O texto determina, ainda, que no momento da decolagem os reversos devem obrigatoriamente estar operando caso a pista também esteja molhada. "Quando o aeroporto de decolagem estiver com a pista molhada, a tripulação deve certificar-se de que o avião esteja com todos os sistemas necessários, operando notadamente o reverso, o antiskid, o autobreak, etc...", afirma o relatório.
Na conclusão do texto, a Anac reconhece que por muitos anos "não deu atenção" às operações de aeronaves em pistas molhadas uma vez que tráfego aéreo era muito menor que o registrado atualmente. Com o aumento no volume de aeronaves em operação, a agência pede que as companhias aéreas sigam as orientações presentes na resolução apesar de reconhecer que o texto "não é a única forma para o atendimento dos requisitos" necessários à segurança aérea.

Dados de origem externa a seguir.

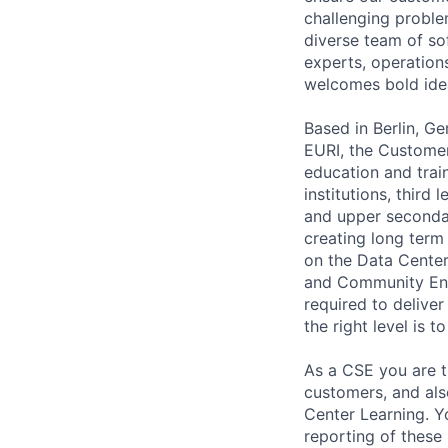
challenging problem
diverse team of so
experts, operations
welcomes bold ide
Based in Berlin, 
EURI, the Customer
education and train
institutions, third
and upper secondar
creating long term 
on the Data Center 
and Community Enga
required to deliver 
the right level is 
As a CSE you are t
customers, and als
Center Learning. Yo
reporting of these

O vice-presidente de operações da TAM, Rui Amparo, disse que as aeronaves possuem um manual que reúne todas as orientações determinadas pela Airbus e pela própria Anac. Amparo disse, no entanto, que a Anac permite aos fabricantes da aeronave repassarem informações adicionais às companhias aéreas.
"O que vai a bordo e que vale para os pilotos e está em todos os manuais, tem que ser único. Cabe à empresa e à Anac compilarem todas as técnicas de segurança que estão em um único manual a bordo. Não existe nenhum conflito entre os manuais da Airbus e o que a Anac preconiza", rebateu Amparo.
Estratégia
O deputado Vic Pires (DEM-PA) pediu que o presidente da TAM, Marco Antonio Bologna, lesse durante seu depoimento esta manhã à CPI o trecho da resolução da Anac referente ao reverso. Ao fazer a leitura, Bologna pulou a parte do texto que fala sobre a necessidade do mecanismo estar em funcionamento no momento da decolagem ---o que gerou a desconfiança de parlamentares da comissão.

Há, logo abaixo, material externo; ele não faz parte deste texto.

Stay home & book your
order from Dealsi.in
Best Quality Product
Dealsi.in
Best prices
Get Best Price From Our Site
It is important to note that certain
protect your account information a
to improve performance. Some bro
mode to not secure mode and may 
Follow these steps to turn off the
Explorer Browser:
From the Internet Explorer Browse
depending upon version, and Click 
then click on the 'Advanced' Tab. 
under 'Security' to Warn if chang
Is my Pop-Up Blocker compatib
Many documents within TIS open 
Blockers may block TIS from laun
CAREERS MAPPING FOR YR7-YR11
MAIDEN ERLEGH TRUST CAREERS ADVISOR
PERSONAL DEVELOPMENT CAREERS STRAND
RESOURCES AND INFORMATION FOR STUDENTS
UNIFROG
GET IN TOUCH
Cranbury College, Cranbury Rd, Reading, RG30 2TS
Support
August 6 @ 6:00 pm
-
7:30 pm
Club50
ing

"Certamente ele estava se protegendo porque nesse item [da resolução] houve descaso da empresa. Um reverso não seria suficiente nas condições que a aeronave estava operando", afirmou o deputado Miguel Martini (PHS-MG), ex-controlador de vôo.

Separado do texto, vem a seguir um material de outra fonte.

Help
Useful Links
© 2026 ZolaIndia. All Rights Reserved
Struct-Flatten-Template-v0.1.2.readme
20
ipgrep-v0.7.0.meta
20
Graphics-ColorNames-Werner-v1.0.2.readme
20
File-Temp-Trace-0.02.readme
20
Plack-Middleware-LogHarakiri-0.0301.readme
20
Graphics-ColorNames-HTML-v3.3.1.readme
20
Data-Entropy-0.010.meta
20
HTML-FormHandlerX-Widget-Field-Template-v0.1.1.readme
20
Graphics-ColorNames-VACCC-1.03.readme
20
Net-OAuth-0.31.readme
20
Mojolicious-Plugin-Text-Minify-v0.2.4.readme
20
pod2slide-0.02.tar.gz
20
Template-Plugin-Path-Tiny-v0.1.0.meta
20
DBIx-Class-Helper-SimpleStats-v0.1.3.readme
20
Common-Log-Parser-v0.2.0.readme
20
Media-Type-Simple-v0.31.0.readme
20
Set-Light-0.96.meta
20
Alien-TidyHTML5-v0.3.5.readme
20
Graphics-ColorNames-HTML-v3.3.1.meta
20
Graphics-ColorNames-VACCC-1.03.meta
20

Para Vic Pires, a TAM é obrigada a cumprir a resolução editada pela agência que regulamenta o setor aéreo. "Se um avião está com um de seus reversos parados, ele não poderia estar operando no máximo das suas forças como afirma a resolução", disse o deputado.
Bologna rebateu as acusações dos deputados ao afirmar que a resolução da Anac não se sobrepõe ao manual presente no interior das aeronaves. "O avião tinha um reverso pinado [travado], mas isso tem que ser lido em seu todo. Não é essa comunicação que vai para dentro de bordo. Dentro de bordo, o manual é a bíblia", disse.